The Banker’s Daughter

by Elizabeth Sultzer

The Banker’s Daughter (2009-2010) is a relatively small oil painting (20 x 38”), with five disparate figures and one cat, all curiously placed together in a rustic kitchen. There is little character interaction except from the representation of the artist’s friend Chuck Close, whose exuberant smile of rotted teeth is directed out towards the viewer in a display of infantile madness. The character on the opposite end has the same smile, but with eyes so squinted it becomes uncomfortable to return his gaze. The eponymous daughter sits straight up to the left, sliding off a stool while plate-sized blue eyes stare off into nothing, her overlarge hands awkwardly playing with themselves.


Mark Greenwold, "The Banker's Daughter," 2009-10.

Mark Greenwold, “The Banker’s Daughter,” 2009-10. Oil on linen, 20 x 38″. Courtesy of the artist and Sperone Westwater.

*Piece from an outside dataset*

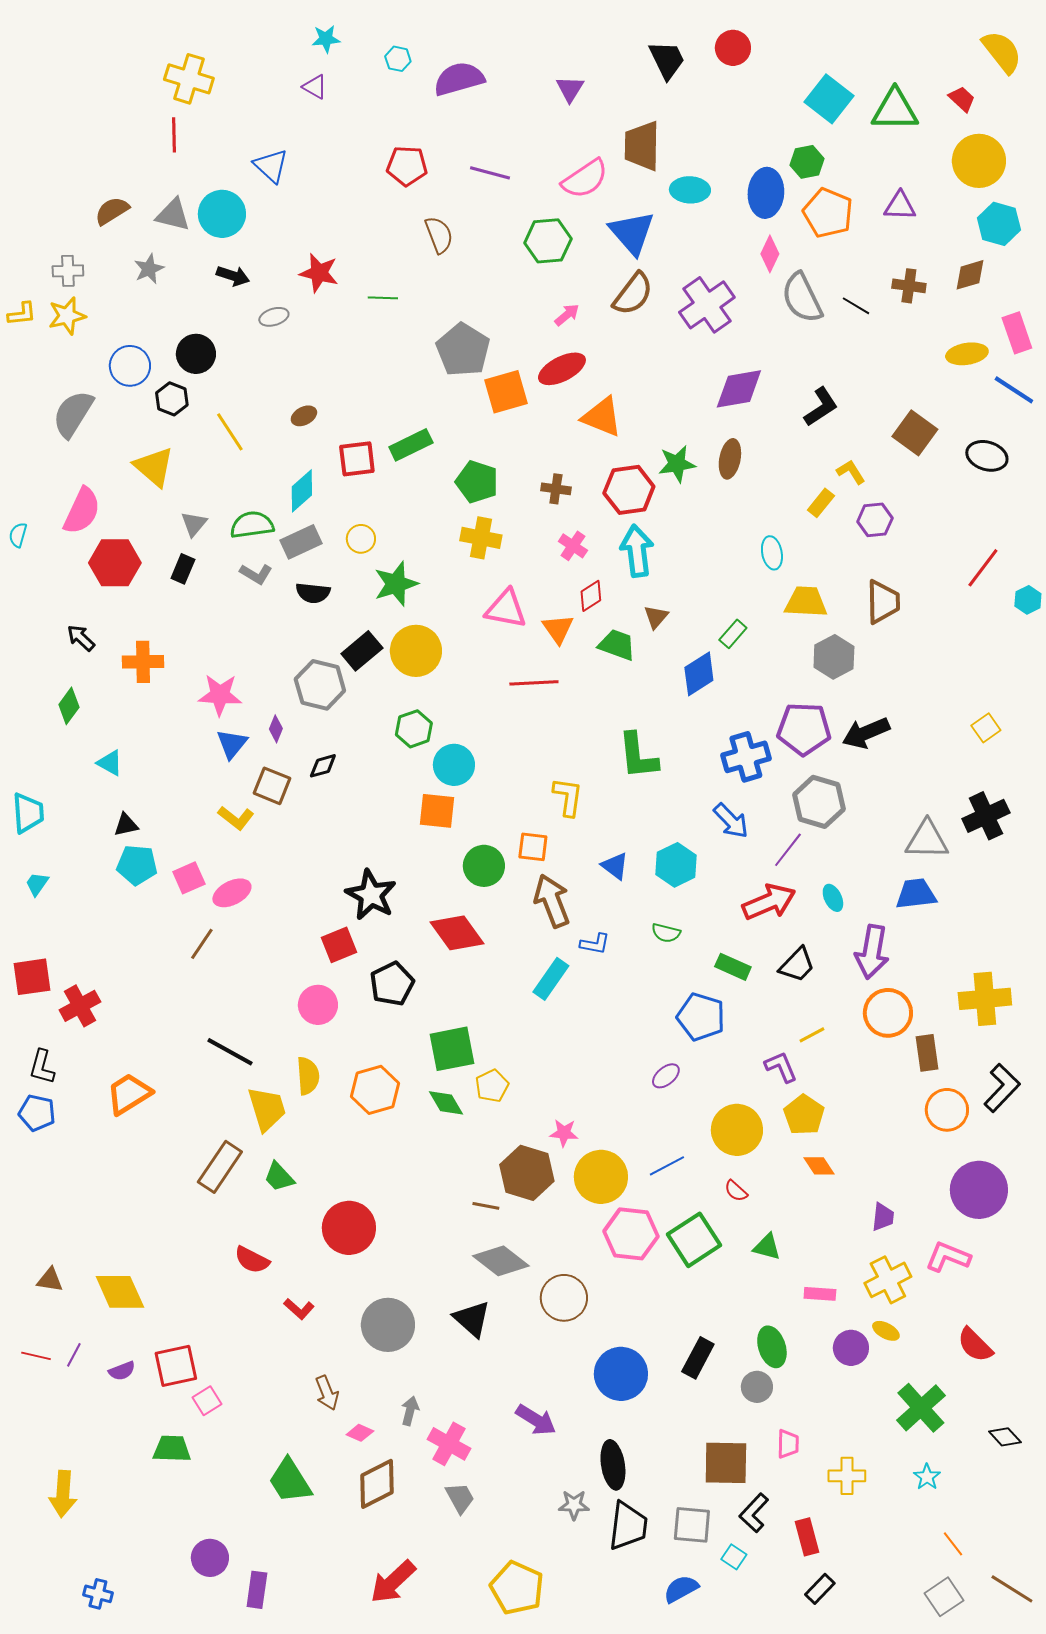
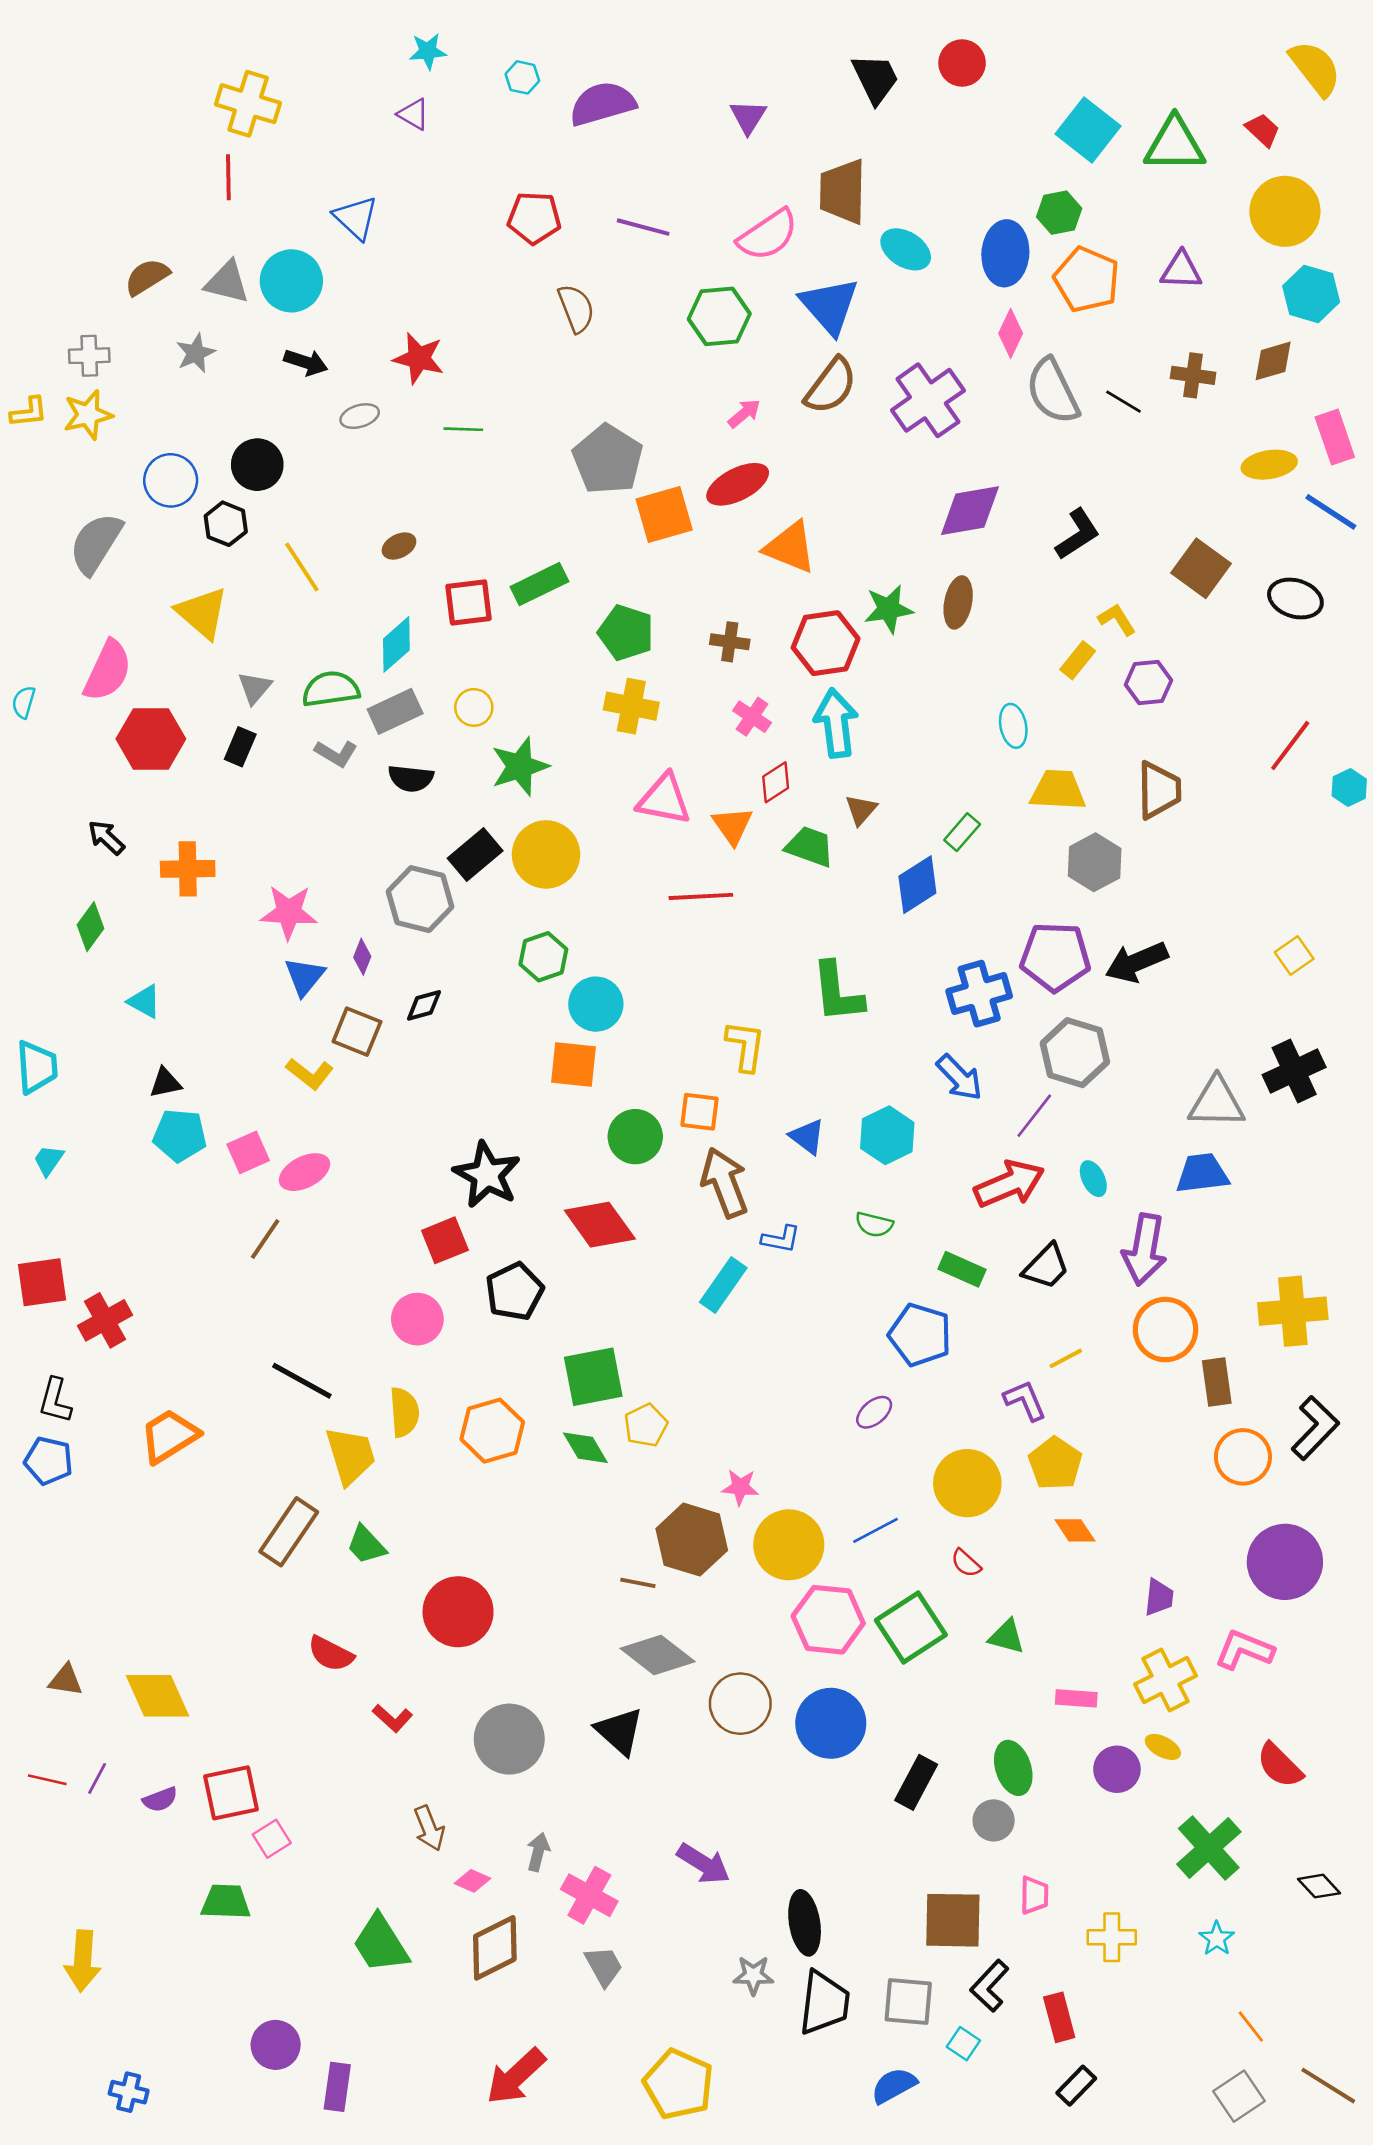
cyan ellipse: (690, 190) -> (906, 249), turned 30
green line: (383, 298) -> (463, 429), moved
blue circle: (621, 1374) -> (831, 1723), moved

Like a psychoanalytical crossword puzzle, this painting is exquisitely rendered and left open to association, the pools of colorful abstraction dipping in and out of recognition. It is a who’s who of art world insider references, though that’s not necessarily the point. Rather, it is a deliberate, masterful, and off-off-center painting that presents us with an effortlessly surreal tableau. In the way dreams are, it is absolutely natural until you wake up. Who are these people? Why are they here and why aren’t they talking? Specifically, why aren’t they addressing the greyhound with a human head, screaming in the corner?